Task to carry out: Your task is to repeat the entries word for word while leaving out the pictures.

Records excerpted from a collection
+ + + + + + +

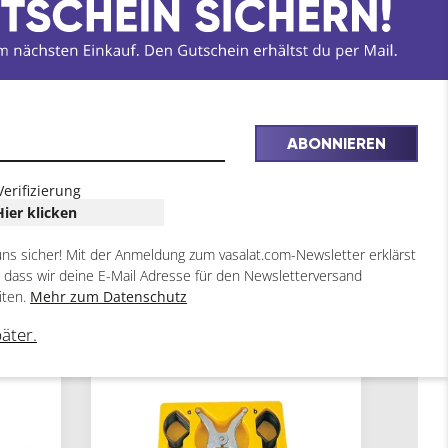
ABONNIEREN
Verifizierung
Hier klicken
uns sicher! Mit der Anmeldung zum vasalat.com-Newsletter erklärst
, dass wir deine E-Mail Adresse für den Newsletterversand
iten.
Mehr zum Datenschutz
päter.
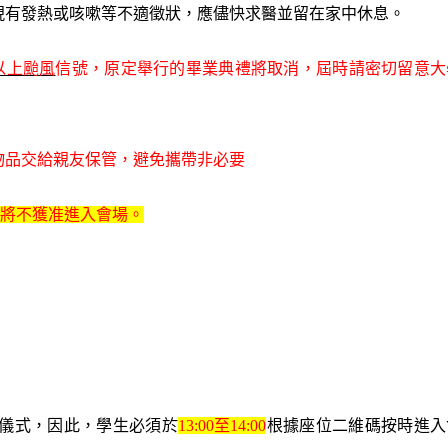
現有發熱或咳嗽等不適徵狀，應儘快求醫並留在家中休息
。
以上颱風
信號，原定舉行的畢業典禮將取消，屆時請密切留意大
物品交給親友保管，避免攜帶非必要
將不獲准進入會場。
儀式，因此，學生必須於
1
3
:00
至
1
4
:00
根據座位二維碼
按時進入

+ + + + + + +

Written solution:
ABONNIEREN
Verifizierung
Hier klicken
uns sicher! Mit der Anmeldung zum vasalat.com-Newsletter erklärst
, dass wir deine E-Mail Adresse für den Newsletterversand
iten.
Mehr zum Datenschutz
päter.
現有發熱或咳嗽等不適徵狀，應儘快求醫並留在家中休息
。
以上颱風
信號，原定舉行的畢業典禮將取消，屆時請密切留意大
物品交給親友保管，避免攜帶非必要
將不獲准進入會場。
儀式，因此，學生必須於
1
3
:00
至
1
4
:00
根據座位二維碼
按時進入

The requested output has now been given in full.